> Record excerpts

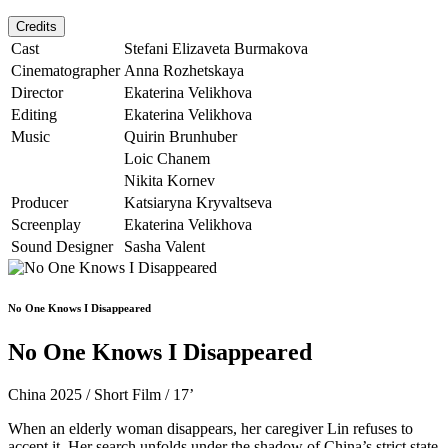
Credits
Cast
Stefani Elizaveta Burmakova
Cinematographer
Anna Rozhetskaya
Director
Ekaterina Velikhova
Editing
Ekaterina Velikhova
Music
Quirin Brunhuber
Loic Chanem
Nikita Kornev
Producer
Katsiaryna Kryvaltseva
Screenplay
Ekaterina Velikhova
Sound Designer
Sasha Valent
No One Knows I Disappeared
No One Knows I Disappeared
China 2025 / Short Film / 17’
When an elderly woman disappears, her caregiver Lin refuses to
accept it. Her search unfolds under the shadow of China’s strict state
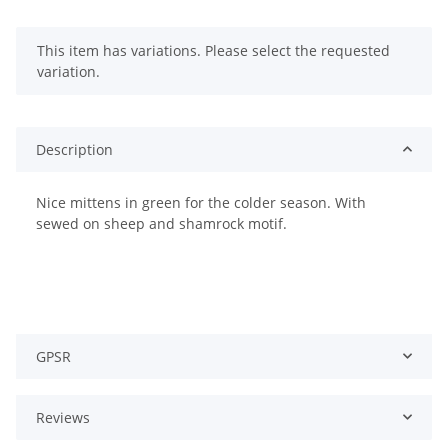
x
This item has variations. Please select the requested
variation.
Description
Nice mittens in green for the colder season. With
sewed on sheep and shamrock motif.
GPSR
Reviews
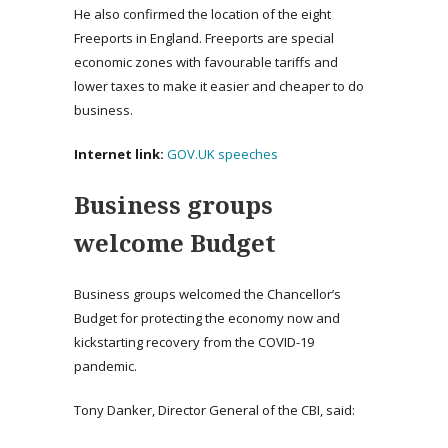
He also confirmed the location of the eight
Freeports in England. Freeports are special
economic zones with favourable tariffs and
lower taxes to make it easier and cheaper to do
business.
Internet link:
GOV.UK speeches
Business groups
welcome Budget
Business groups welcomed the Chancellor’s
Budget for protecting the economy now and
kickstarting recovery from the COVID-19
pandemic.
Tony Danker, Director General of the CBI, said:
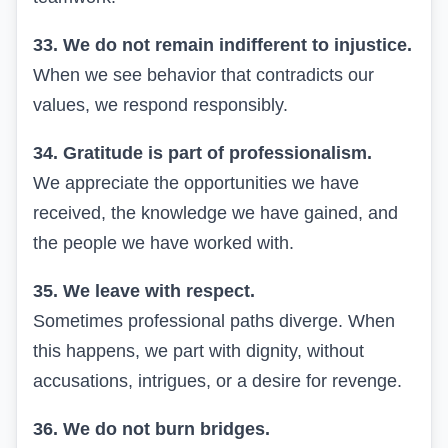
33. We do not remain indifferent to injustice.
When we see behavior that contradicts our
values, we respond responsibly.
34. Gratitude is part of professionalism.
We appreciate the opportunities we have
received, the knowledge we have gained, and
the people we have worked with.
35. We leave with respect.
Sometimes professional paths diverge. When
this happens, we part with dignity, without
accusations, intrigues, or a desire for revenge.
36. We do not burn bridges.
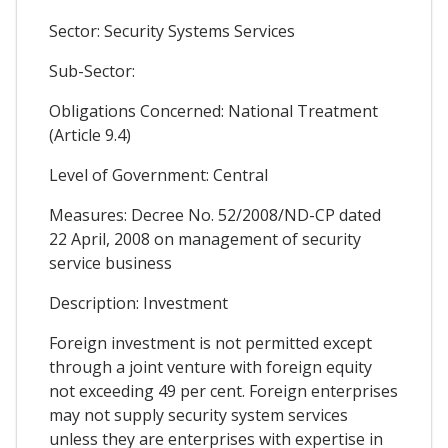
Sector: Security Systems Services
Sub-Sector:
Obligations Concerned: National Treatment
(Article 9.4)
Level of Government: Central
Measures: Decree No. 52/2008/ND-CP dated
22 April, 2008 on management of security
service business
Description: Investment
Foreign investment is not permitted except
through a joint venture with foreign equity
not exceeding 49 per cent. Foreign enterprises
may not supply security system services
unless they are enterprises with expertise in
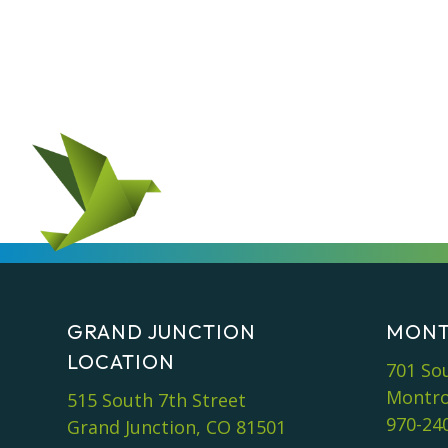
GRAND JUNCTION
MONT
LOCATION
701 So
Montro
515 South 7th Street
970-24
Grand Junction, CO 81501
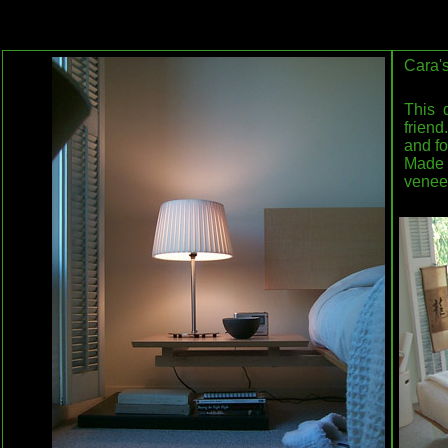
Cara'
This 
friend
and fo
Made
venee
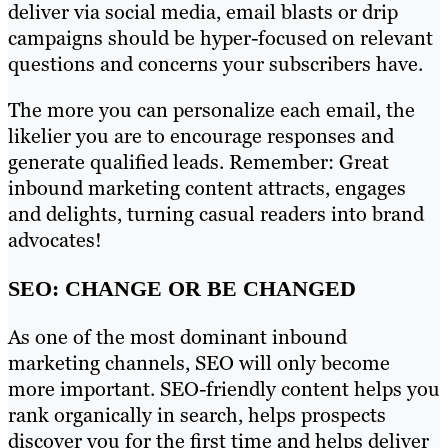
deliver via social media, email blasts or drip
campaigns should be hyper-focused on relevant
questions and concerns your subscribers have.
The more you can personalize each email, the
likelier you are to encourage responses and
generate qualified leads. Remember: Great
inbound marketing content attracts, engages
and delights, turning casual readers into brand
advocates!
SEO: CHANGE OR BE CHANGED
As one of the most dominant inbound
marketing channels, SEO will only become
more important. SEO-friendly content helps you
rank organically in search, helps prospects
discover you for the first time and helps deliver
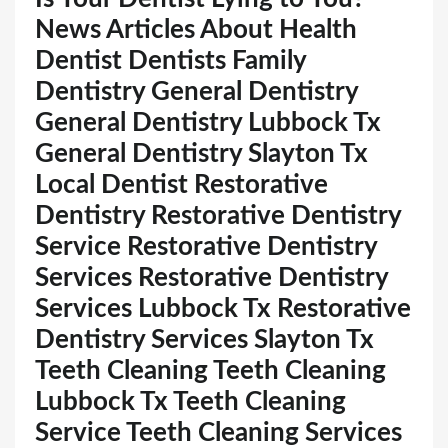
News Articles About Health
Dentist Dentists Family
Dentistry General Dentistry
General Dentistry Lubbock Tx
General Dentistry Slayton Tx
Local Dentist Restorative
Dentistry Restorative Dentistry
Service Restorative Dentistry
Services Restorative Dentistry
Services Lubbock Tx Restorative
Dentistry Services Slayton Tx
Teeth Cleaning Teeth Cleaning
Lubbock Tx Teeth Cleaning
Service Teeth Cleaning Services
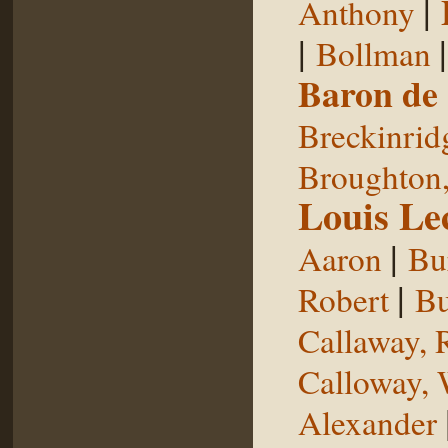
|
Anthony
|
Bollman
Baron de
Breckinrid
Broughton,
Louis Le
|
Aaron
Bu
|
Robert
Bu
Callaway, 
Calloway, 
Alexander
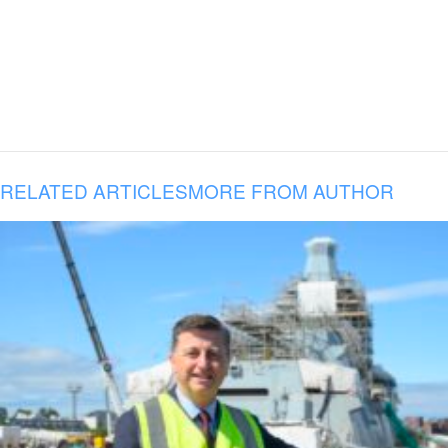
RELATED ARTICLES
MORE FROM AUTHOR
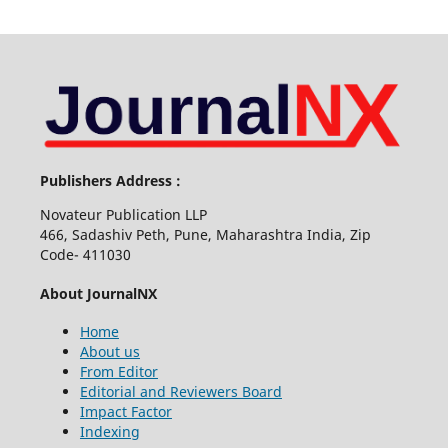
Publishers Address :
Novateur Publication LLP
466, Sadashiv Peth, Pune, Maharashtra India, Zip
Code- 411030
About JournalNX
Home
About us
From Editor
Editorial and Reviewers Board
Impact Factor
Indexing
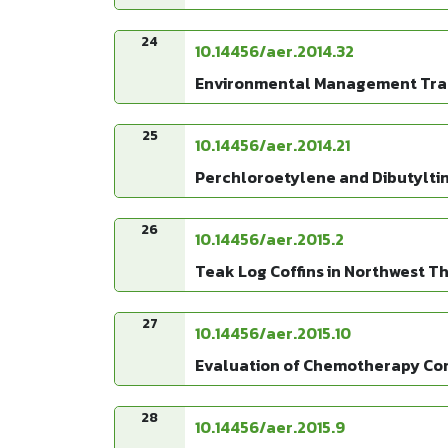
24
10.14456/aer.2014.32
Environmental Management Tran
25
10.14456/aer.2014.21
Perchloroetylene and Dibutylti
26
10.14456/aer.2015.2
Teak Log Coffins in Northwest 
27
10.14456/aer.2015.10
Evaluation of Chemotherapy Con
28
10.14456/aer.2015.9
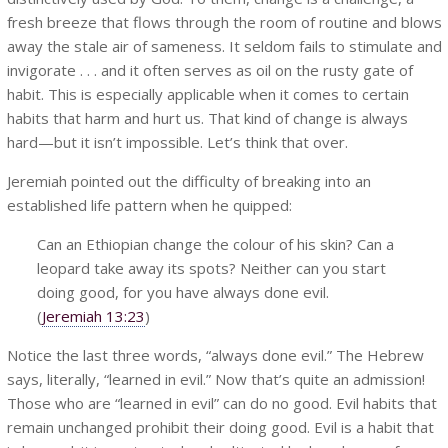
fresh breeze that flows through the room of routine and blows
away the stale air of sameness. It seldom fails to stimulate and
invigorate . . . and it often serves as oil on the rusty gate of
habit. This is especially applicable when it comes to certain
habits that harm and hurt us. That kind of change is always
hard—but it isn’t impossible. Let’s think that over.
Jeremiah pointed out the difficulty of breaking into an
established life pattern when he quipped:
Can an Ethiopian change the colour of his skin? Can a
leopard take away its spots? Neither can you start
doing good, for you have always done evil.
(
Jeremiah 13:23
)
Notice the last three words, “always done evil.” The Hebrew
says, literally, “learned in evil.” Now that’s quite an admission!
Those who are “learned in evil” can do no good. Evil habits that
remain unchanged prohibit their doing good. Evil is a habit that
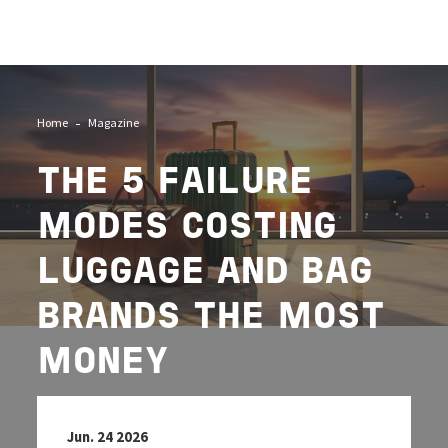
Image
Home
Magazine
THE 5 FAILURE
MODES COSTING
LUGGAGE AND BAG
BRANDS THE MOST
MONEY
Jun. 24 2026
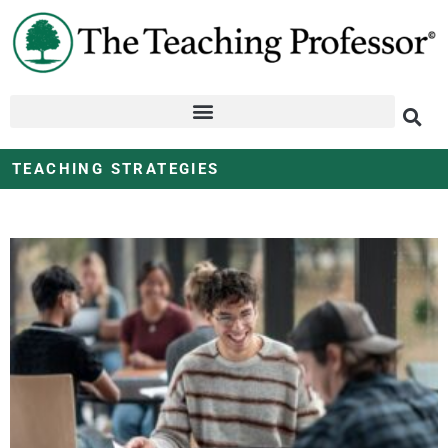
TEACHING STRATEGIES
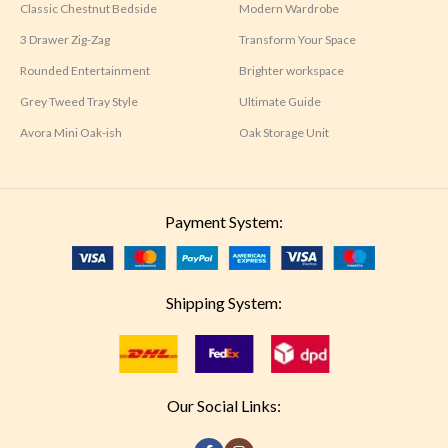
Classic Chestnut Bedside
Modern Wardrobe
3 Drawer Zig-Zag
Transform Your Space
Rounded Entertainment
Brighter workspace
Grey Tweed Tray Style
Ultimate Guide
Avora Mini Oak-ish
Oak Storage Unit
Payment System:
Shipping System:
Our Social Links:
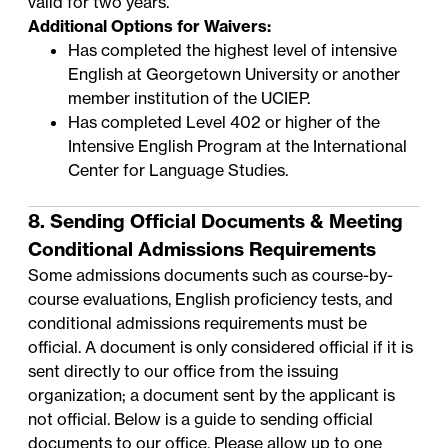
valid for two years.
Additional Options for Waivers:
Has completed the highest level of intensive
English at Georgetown University or another
member institution of the
UCIEP
.
Has completed Level 402 or higher of the
Intensive English Program
at the International
Center for Language Studies.
8. Sending Official Documents & Meeting
Conditional Admissions Requirements
Some admissions documents such as course-by-
course evaluations, English proficiency tests, and
conditional admissions requirements must be
official. A document is only considered official if it is
sent directly to our office from the issuing
organization; a document sent by the applicant is
not official. Below is a guide to sending official
documents to our office. Please allow up to one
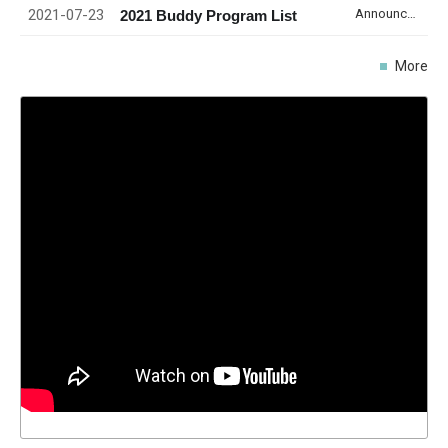
2021-07-23
Announcement
2021 Buddy Program List
More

> What you have to do
Starting at the line containing "Those who are" and stopping at the line containing "English at Georgetown University or another", output every line above exactly, both ends included, with pictures omitted.

> Expected answer
Those who are “learned in evil” can do no good. Evil habits that
remain unchanged prohibit their doing good. Evil is a habit that
Image
Home
Magazine
THE 5 FAILURE
MODES COSTING
LUGGAGE AND BAG
BRANDS THE MOST
MONEY
Jun. 24 2026
TEACHING STRATEGIES
Classic Chestnut Bedside
Modern Wardrobe
3 Drawer Zig-Zag
Transform Your Space
Rounded Entertainment
Brighter workspace
Grey Tweed Tray Style
Ultimate Guide
Avora Mini Oak-ish
Oak Storage Unit
Payment System:
Shipping System:
Our Social Links:
valid for two years.
Additional Options for Waivers:
Has completed the highest level of intensive
English at Georgetown University or another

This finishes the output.